Algo de su pensamiento

Lo que sigue son solo algunos comentarios escogidos relacionados con su pensamiento. Ilustrarían cómo con su pensar, el ser humano no hace más que intentar entender el sentido de su existencia:

«El filósofo trata una pregunta como una enfermedad».

«Siempre es mejor en filosofía plantear una cuestión en lugar de dar una respuesta. Pues una respuesta a una cuestión filosófica fácilmente puede resultar incorrecta; no así su liquidación mediante otra pregunta».

«¿Se resuelve quizás un enigma por el hecho de que yo sobreviva eternamente? Y esta vida eterna, ¿no es tan enigmática como la presente?»

«Sé que este mundo existe. Que hay en él algo problemático que llamamos su sentido. Que ese sentido no radica en él, sino fuera de él. Que la vida es el mundo. Que mi voluntad penetra el mundo. Que podemos llamar Dios al sentido de la vida, esto es, al sentido del mundo. Y conectar con ello la comparación de Dios con un padre. Pensar en el sentido de la vida es orar».

«Sentimos que aun cuando todas las cuestiones científicas posibles hayan recibido respuesta, nuestros problemas vitales no se han tocado aún de modo alguno. El impulso hacia lo místico proviene de que la ciencia no satisface nuestros deseos… el sentido del mundo tiene que residir fuera de él. Al sentido del mundo lo podemos llamar Dios… Creer en un Dios significa comprender la pregunta por el sentido de la vida».

Ludwig Wittgenstein (1889-1951), Tractatus y Diarios. Citado por Mariano Álvarez Gómez en «El problema de Dios en Wittgenstein y Heidegger«, Revista de Occidente, noviembre 2002.

«Naturalmente podría asombrarme de que el mundo que me rodea sea como es. Si mientras miro el cielo azul yo tuviera esta experiencia, podría asombrarme de que el cielo fuera azul y que, por el contrario, no esté nublado. Pero no es a esto a lo que ahora me refiero. Me asombro del cielo sea cual sea su apariencia… no cómo sea el mundo es lo místico sino que sea«.

– Carlos Gómez, «La aventura de la moralidad«, 281, Alianza, 2007.

Mi vida ha perdido realmente todo sentido y no consta más que de episodios insignificantes.
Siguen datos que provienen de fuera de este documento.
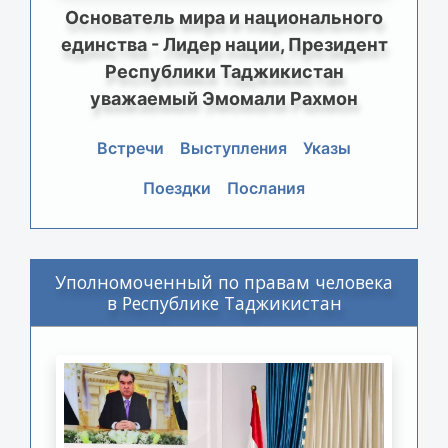
Основатель мира и национального
единства - Лидер нации, Президент
Республики Таджикистан
уважаемый Эмомали Рахмон
Встречи
Выступления
Указы
Поездки
Послания
Уполномоченный по правам человека
в Республике Таджикистан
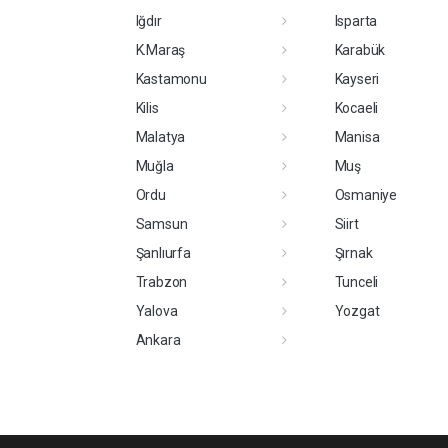
Iğdır
Isparta
K.Maraş
Karabük
Kastamonu
Kayseri
Kilis
Kocaeli
Malatya
Manisa
Muğla
Muş
Ordu
Osmaniye
Samsun
Siirt
Şanlıurfa
Şırnak
Trabzon
Tunceli
Yalova
Yozgat
Ankara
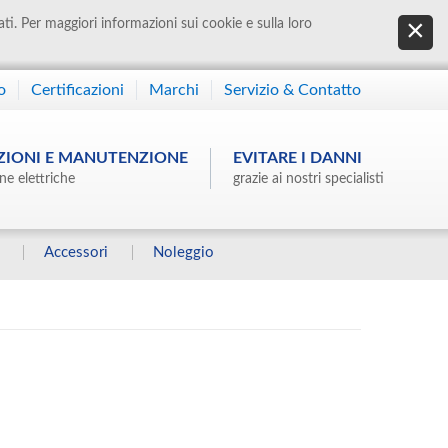
ati. Per maggiori informazioni sui cookie e sulla loro
o
Certificazioni
Marchi
Servizio & Contatto
ZIONI E MANUTENZIONE
EVITARE I DANNI
ne elettriche
grazie ai nostri specialisti
Accessori
Noleggio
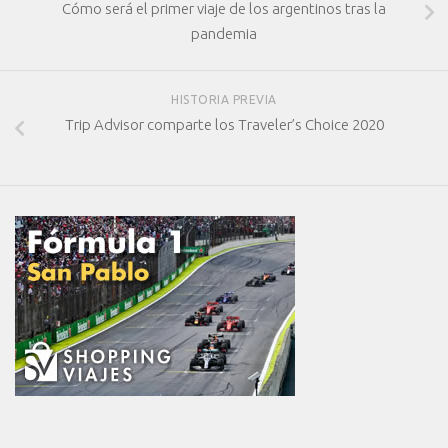
Cómo será el primer viaje de los argentinos tras la
pandemia
HISTORIA PREVIA
Trip Advisor comparte los Traveler’s Choice 2020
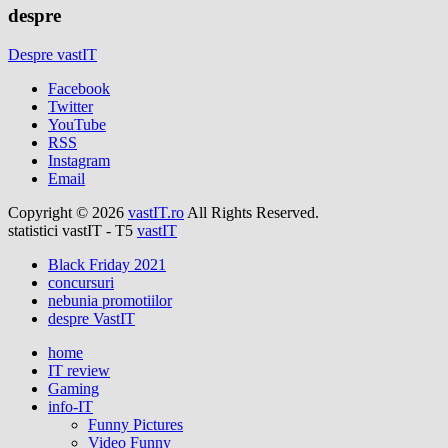
despre
Despre vastIT
Facebook
Twitter
YouTube
RSS
Instagram
Email
Copyright © 2026
vastIT.ro
All Rights Reserved.
statistici vastIT - T5
vastIT
Black Friday 2021
concursuri
nebunia promotiilor
despre VastIT
home
IT review
Gaming
info-IT
Funny Pictures
Video Funny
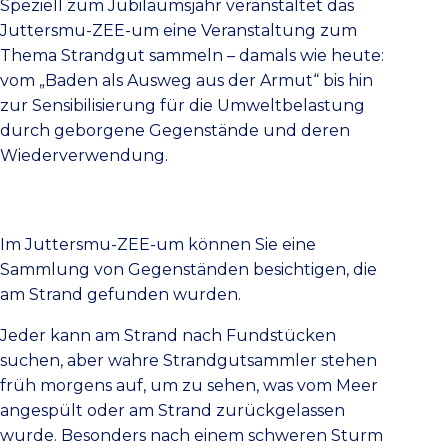
Speziell zum Jubiläumsjahr veranstaltet das
Juttersmu-ZEE-um eine Veranstaltung zum
Thema Strandgut sammeln – damals wie heute:
vom „Baden als Ausweg aus der Armut“ bis hin
zur Sensibilisierung für die Umweltbelastung
durch geborgene Gegenstände und deren
Wiederverwendung.
Im Juttersmu-ZEE-um können Sie eine
Sammlung von Gegenständen besichtigen, die
am Strand gefunden wurden.
Jeder kann am Strand nach Fundstücken
suchen, aber wahre Strandgutsammler stehen
früh morgens auf, um zu sehen, was vom Meer
angespült oder am Strand zurückgelassen
wurde. Besonders nach einem schweren Sturm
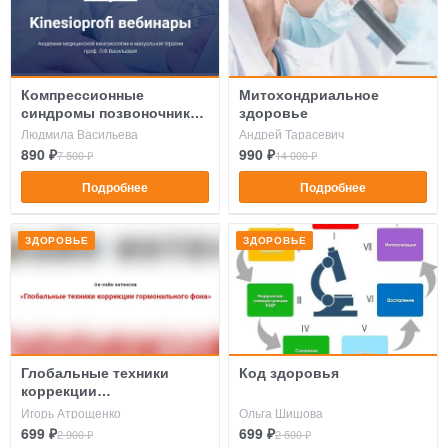
Компрессионные
Митохондриальное
синдромы позвоночника
здоровье
и конечностей
Людмила Васильева
Андрей Тарасевич
890 ₽
990 ₽
7 500 ₽
14 000 ₽
Подробнее
Подробнее
ЗДОРОВЬЕ
ЗДОРОВЬЕ
Глобальные техники
Код здоровья
коррекции
гормонального фона
Игорь Атрощенко
Ольга Шишова
699 ₽
699 ₽
2 900 ₽
2 500 ₽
Los que están en torno a mí no lo advierten, ni tampoco lo comprenderían; pero yo sé que me falta algo fundamental”.

– Ludwig Wittgenstein (1889-1951), “El problema del lenguaje religioso”, Cristiandad, Madrid 1976, 183.

Sobre ética:

«La ética, en la medida en que surge del deseo de decir algo sobre el sentido último de la vida, sobre lo absolutamente bueno, lo absolutamente valioso, no puede ser una ciencia. Lo que dice la ética no añade nada, en ningún sentido, a nuestro conocimiento. Pero es un testimonio de una tendencia del espíritu humano que yo personalmente no puedo sino respetar profundamente y que por nada del mundo ridiculizaría».

– Conferencia sobre ética leída por Ludwig Wittgenstein en enero de 1930, Ediciones Paidós, 1989, pp.33-43.